(From left to right) PSA 7 Capt. Emmanuel Kwo, Housing Bureau Chief Martine Materasso and Lt. Alex Baran at CB1's hearing on public and supportive housing committee hearing at Lincoln Hospital Monday.

New committee focused on improving conditions in public housing developments

At Community Board 1’s first hearing Monday for its newly-formed Public and Supportive Housing Committee, most of the focus was on people who occupy public housing apartments illegally.

A dozen or so police officers  – including NYPD Housing Bureau Chief Martine Materasso – met with the board and other community members in the Lincoln Hospital auditorium, to discuss a new initiative to remove unauthorized dwellers from NYCHA apartments.

NYPD Lt. Alex Baran led the presentation inside the large, dimly-lit conference room at Lincoln Hospital. He works within the Housing Bureau Reclamation Unit, which has removed illegal occupants from 46 apartments since April 2023.

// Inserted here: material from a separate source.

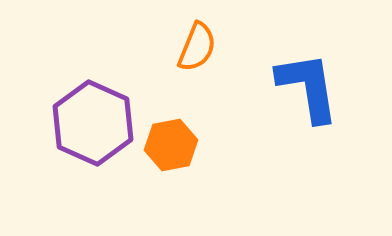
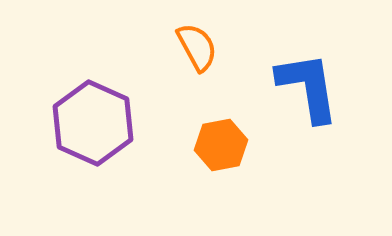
orange semicircle: rotated 51 degrees counterclockwise
orange hexagon: moved 50 px right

The unit plans to expand to the Bronx this year, he said.

NYCHA has struggled in recent years with illegal dwellers who break the locks of recently-vacated units and take up residence, or use the unit for illicit activities. Removing unauthorized occupants can be a time-consuming process in a city experiencing record-levels of homelessness, according to Baran.   

Police Service Area 7 Captain Emmanuel Kwo, whose team covers public housing in the 40th and 42nd precincts – which serve Melrose, Mott Haven, Port Morris, Claremont, Crotona Park East and Crotona Park – said staffing shortages prevented the reclamation unit from getting to the Bronx earlier.

Baran and one other police officer are the sole investigators within the reclamation unit.

The reclamation unit’s work addresses safety concerns as well as the city’s ongoing housing crisis, Baran said. There are 5,023 vacancies across all NYCHA developments, and the presence of an unlawful tenant in an apartment delays the time it takes to prep the space for new, legal residents.

“It’s not the answer, right?” he said in reference to the city’s overwhelming need for more housing. “It’s not gonna solve the [issue of] 100,000 people who need housing, but it’ll be a few thousand less and for those few thousand people, that’s gonna mean a lot.”

Baran said it is difficult to know how many people trespass in and out of public housing units. It’s easy to do, police and committee attendees agreed, in part because of the flimsy locks NYCHA attaches to the doors of vacated apartments.

Several people who attended the Public Housing/Supportive Housing Committee meeting live in public housing developments in the South Bronx. They expressed their familiarity – and frustration – with the issue.

“In some buildings, I have tenant patrol, but there’s elderly people that’s doing the patrol,” said Patricia Simpson, president of the resident association in the Patterson Houses in Mott Haven.

“We’re out there in the buildings, but as soon as we close up, these people come back in,” she said.

Trespassers leave needles scattered around inside the buildings, and they relieve themselves in the public spaces, Simpson and other attendees said.

A majority of the people who unlawfully occupy the apartments use them to carry out illegal activities, like using illicit drugs or hoarding stolen goods, the police said.

The police issue the person a summons in lieu of an arrest if their investigation concludes that an unauthorized occupant is unhoused.

The police were also peppered with questions about security issues that are under NYCHA control, such as camera surveillance and properly-maintained front door locks.

Committee Member and Mitchel Houses resident Ramona Ferreyra voiced her frustration with NYCHA’s handling of tenants’ complaints.

“In our community, because we’ve been living in deficit for so long, we’re constantly told ‘Go speak to someone. Oh, go talk to this person, develop a relationship with that person,’” she said. “I’m not about relationships.”

The Housing Authority did not immediately respond to a request for comment.